Professor Sandra Kirtland Turner                                                                                                   Courtesy of UCR Today

Sandra Kirtland Turner, an assistant professor of earth sciences at UCR, has been awarded a Sloan Research Fellowship for her work to reconstruct past climate changes along with their causes and consequences.

The Alfred P. Sloan Foundation provides grants primarily to support original research and education related to science, technology, engineering, mathematics and economics. Their mission reads, “These fields — and the scholars and practitioners who work in them — are chief drivers of the nation’s health and prosperity.”

Turner’s discipline focuses on paleoceanography and paleoclimatology. She reconstructs and models episodes of climate change in Earth’s history in order to understand how Earth’s carbon cycle and climate are connected. In order to reconstruct past climate and oceanography, Turner works with deep sea sediment cores, usually those obtained through the International Ocean Discovery Program (IODP), an international ocean marine research collaboration, previously known as the Integrated Ocean Drilling Program. In an interview with The Highlander, Turner stated, “Deep sea sediments are largely made of the remains of microscopic organisms, and the shells of these organisms contain a wealth of information about the environments in which they grew.”

In her lab at UCR’s Department of Earth Sciences in the Geology building, Turner is able to measure the ratio of isotopes of carbon and oxygen contained within the shells of these organisms and she can use these measurements to determine factors such as the past water temperature and how carbon was cycling through the oceans and atmosphere. Turner wrote, “To model past climate change, I work with a class of global climate models called Earth system models of intermediate complexity.” These allow Turner to test controls on climate over long intervals of time (thousands to millions of years). She can examine the interplay between the cycling of carbon between the ocean and atmosphere and consequences for the physical climate system.

Turner got into this field because she was concerned about climate change but equally fascinated by how Earth’s climate operates. As an undergraduate, Turner studied science, technology and international affairs in the School of Foreign Service at Georgetown University. Turner wrote, “I cared about environmental issues like climate change, but I quickly realized that I really wanted to deeply understand the science.” This led Turner to pursue graduate study in climate science at Scripps Institution of Oceanography, which is where she developed an interest in using Earth’s geologic record to understand how Earth’s climate operates.

Turner’s research program is an interplay of generating new data and working with these intermediate complexity climate models. She tries to balance these two directions of her research and feels as if they both coexist really well, writing, “As I generate new data, I end up considering new explanations for those datasets that I can test with models. As I work with models, I realize what data would be ideal to test the model results.”

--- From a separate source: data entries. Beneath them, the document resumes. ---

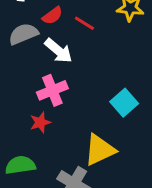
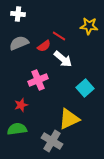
red semicircle: (52, 16) -> (44, 46), moved
white arrow: (59, 51) -> (63, 59), moved
red star: (40, 122) -> (21, 105), moved

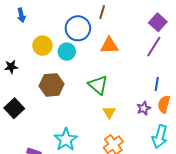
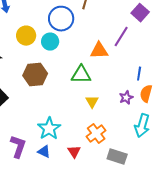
orange triangle: (109, 46) -> (99, 51), moved
purple line: (154, 47) -> (121, 37), moved
green triangle: (98, 85) -> (81, 75), turned -40

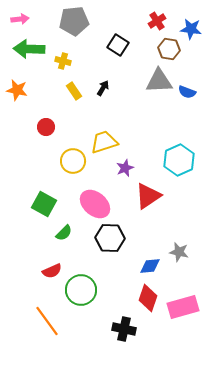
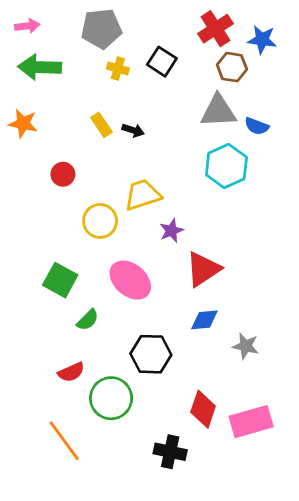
red cross: (157, 21) -> (215, 29), size x1.4
yellow cross: (63, 61) -> (118, 68), moved
black arrow: (103, 88) -> (133, 130), moved, turned 77
cyan hexagon: (179, 160) -> (226, 166), moved
black hexagon: (110, 238) -> (151, 354), moved
blue diamond: (150, 266) -> (204, 320), moved

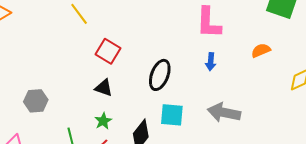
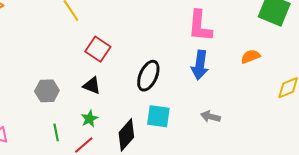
blue arrow: (211, 62) -> (200, 65), size x1.6
gray hexagon: (36, 101) -> (47, 91), moved
gray arrow: (224, 113) -> (210, 117), size x0.6

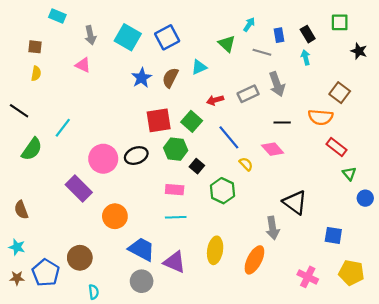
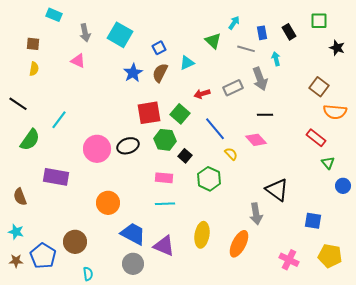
blue square: (167, 37) -> (159, 48), moved, size x0.6
cyan arrow: (306, 58) -> (276, 59), moved
orange semicircle: (321, 117) -> (335, 112), moved
purple rectangle: (79, 189) -> (56, 177), moved, turned -35

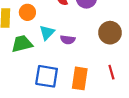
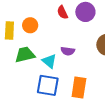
cyan triangle: (47, 32) -> (49, 61), moved, turned -35

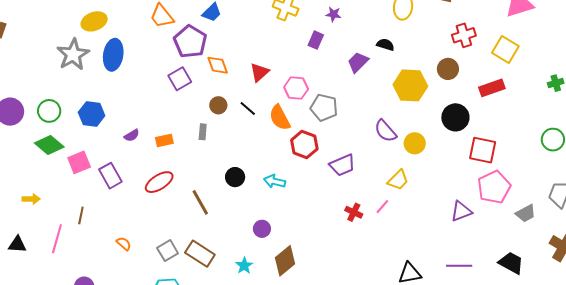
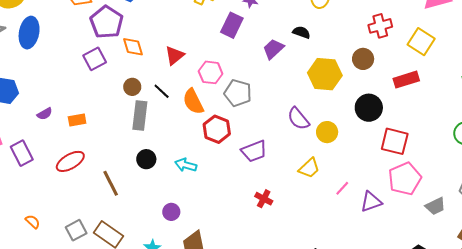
purple rectangle: (316, 40) -> (232, 25), size x1.4
gray rectangle: (203, 132) -> (140, 115), moved, size x1.8
pink line: (382, 207) -> (342, 188), moved

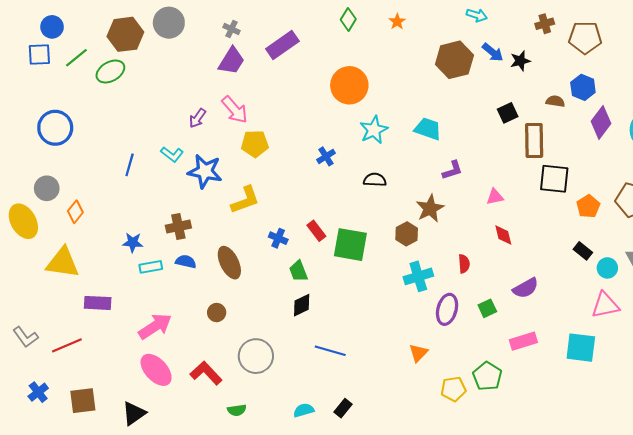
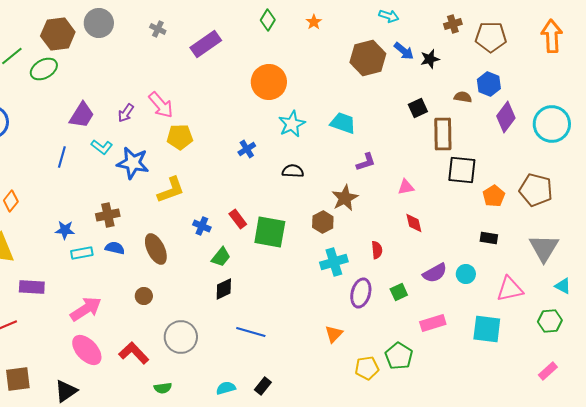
purple trapezoid: (231, 61) -> (82, 115), moved
black rectangle: (583, 251) -> (489, 238), turned -30
cyan circle: (607, 268) -> (466, 274), moved
green trapezoid: (298, 271) -> (221, 257), turned -120

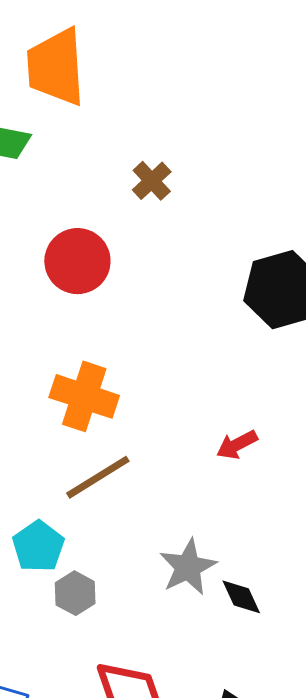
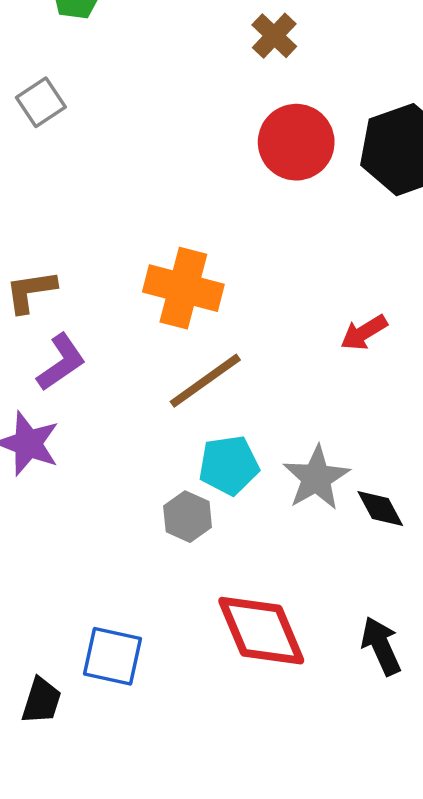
brown cross: (152, 181) -> (274, 36), moved
red circle: (77, 261) -> (296, 142), moved
cyan pentagon: (38, 546) -> (229, 465), moved, turned 30

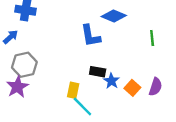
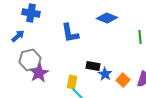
blue L-shape: (91, 36) -> (70, 33), moved
purple star: (17, 87) -> (39, 73), moved

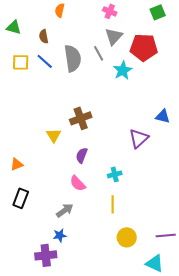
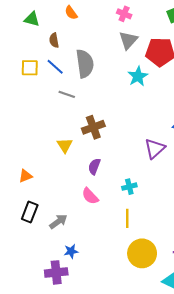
orange semicircle: (60, 10) -> (71, 13), turned -48
green triangle: (14, 27) -> (32, 19), moved
gray line: (99, 53) -> (67, 94), moved, turned -42
gray arrow: (65, 210) -> (58, 222), moved
yellow circle: (127, 237) -> (142, 253), size x1.4

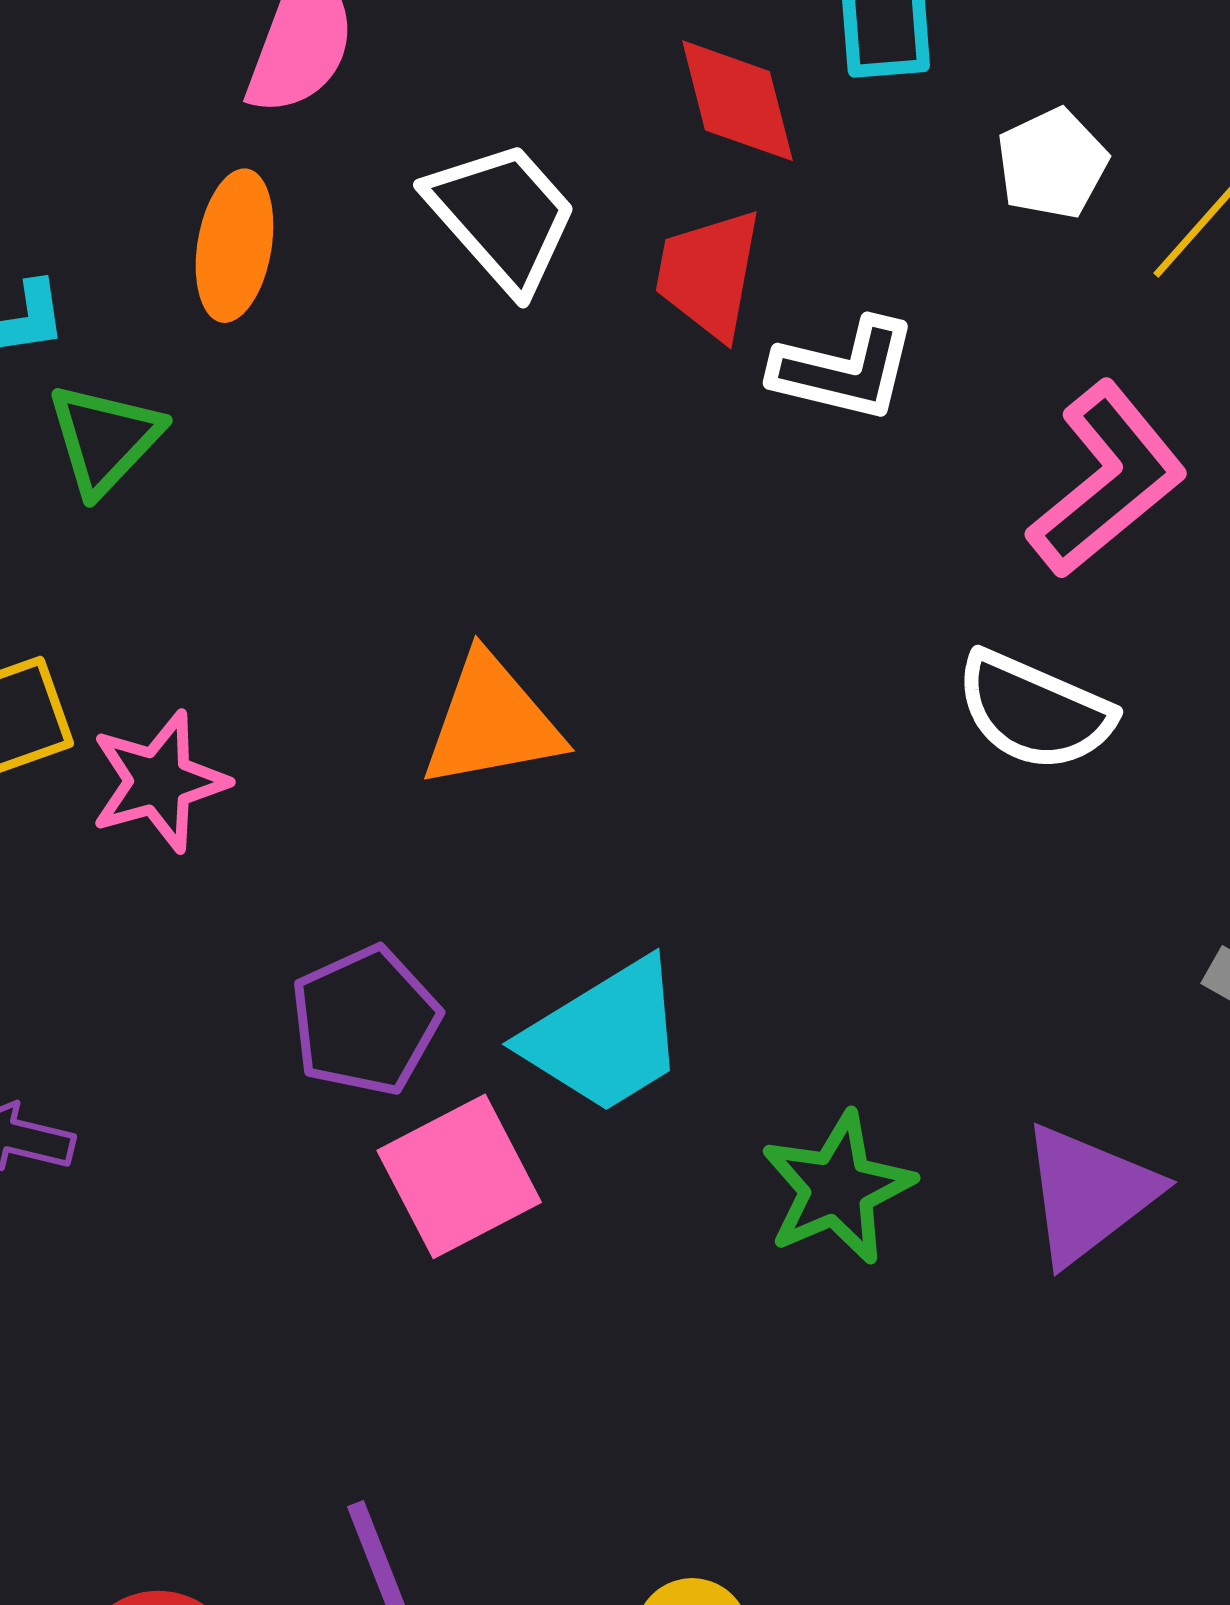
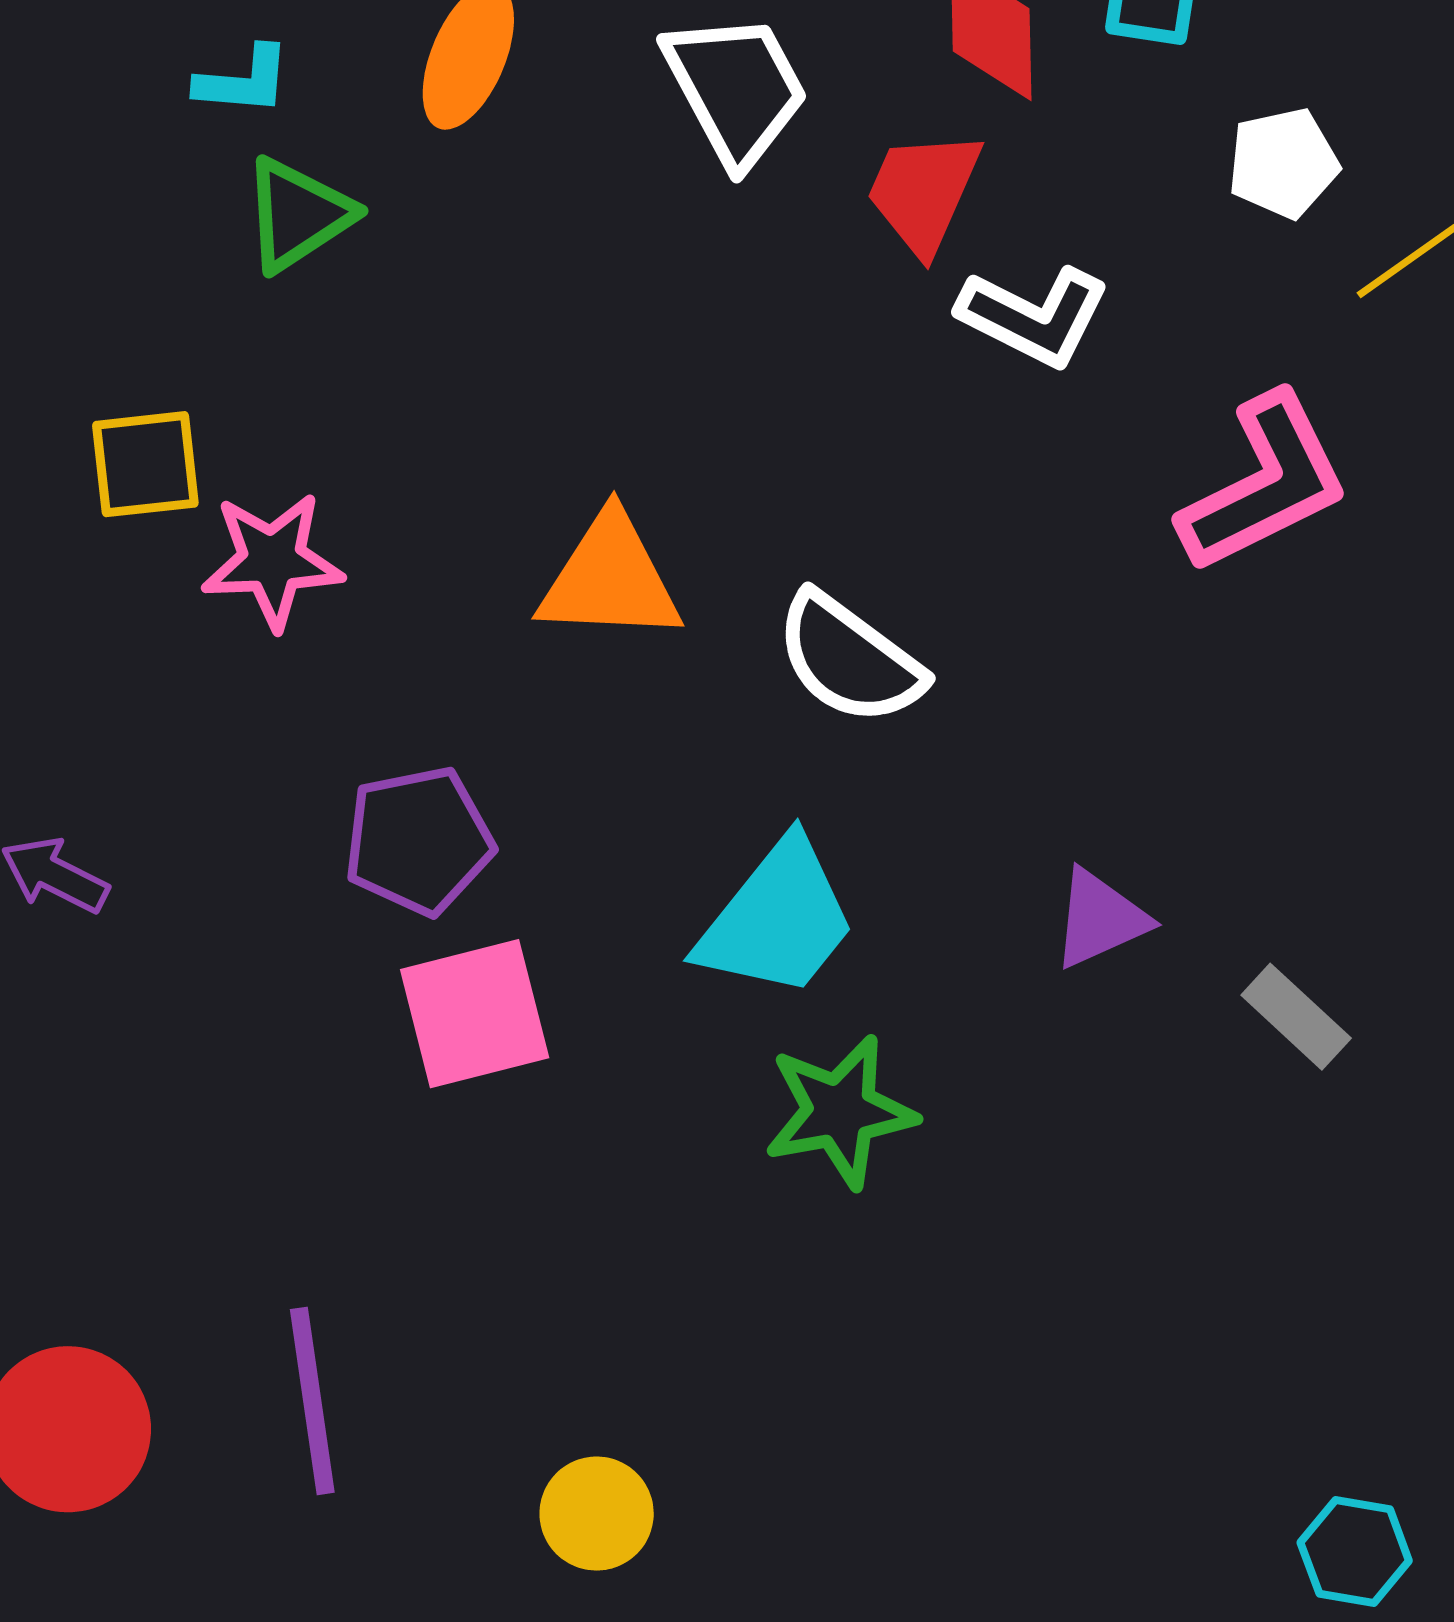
white semicircle: (1034, 711) -> (849, 659), moved
cyan trapezoid: (605, 1036) -> (777, 919), moved, turned -33
purple triangle: (1089, 1194) -> (1100, 919), moved, size x0.7

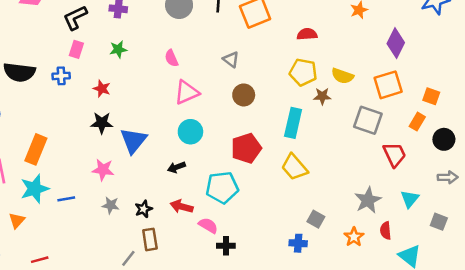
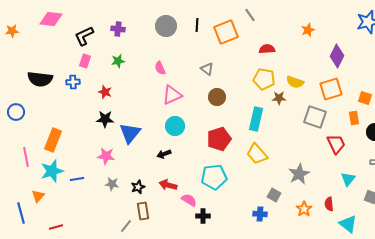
orange rectangle: (417, 122) -> (354, 118), turned -40
cyan pentagon: (222, 187) -> (214, 177), moved
gray star: (368, 200) -> (299, 174), moved

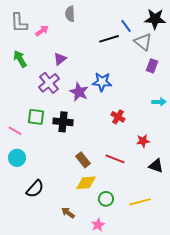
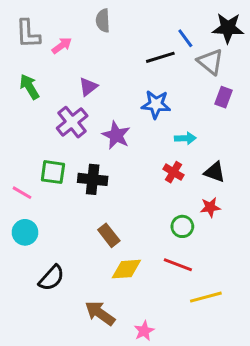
blue star: (102, 82) -> (156, 104), moved
cyan arrow: (159, 102) -> (185, 138), moved
red line: (115, 159) -> (178, 265), moved
brown rectangle: (83, 160) -> (109, 235), moved
black triangle: (156, 166) -> (215, 172), moved
green circle: (106, 199) -> (182, 226), moved
brown arrow: (68, 213) -> (100, 313), size x1.5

Turner’s goal of her research is to more fully integrate her efforts at paleo-reconstruction and modeling, with a particular focus on understanding causes of climate variability during warm intervals of Earth history, which occurs when the amount of ice on land was significantly lower than today, or even when the Earth was totally ice-free.

According to Turner, she believes that her research can help tie together paleoceanographers and paleoclimatologists who focus on data generation with climate and carbon cycle modelers in new ways. She is participating in an upcoming IODP expedition to the South Pacific ocean this fall 2018, and believes this expedition will exemplify how scientists work while focusing on data generation. Turner wrote, “As a shipboard scientist who is also a modeler, I can help design data generation efforts in a way that will encourage well-integrated data and modeling studies.”

In terms of resources, Turner has a lab for preparing deep sea sediment samples and she co-runs a stable isotope geochemistry facility in the Department of Earth Sciences at UCR. Turner wrote, “I’m very lucky to have a close collaborator in my department, Andy Ridgwell, who is one of the creators of the Earth system model that I use in my research.”

Turner stated, “I was very honored to be awarded a Sloan fellowship. I was honored even to be nominated. It’s wonderful to have extra financial support for my research, but it’s also very flattering to have my research recognized in this way.”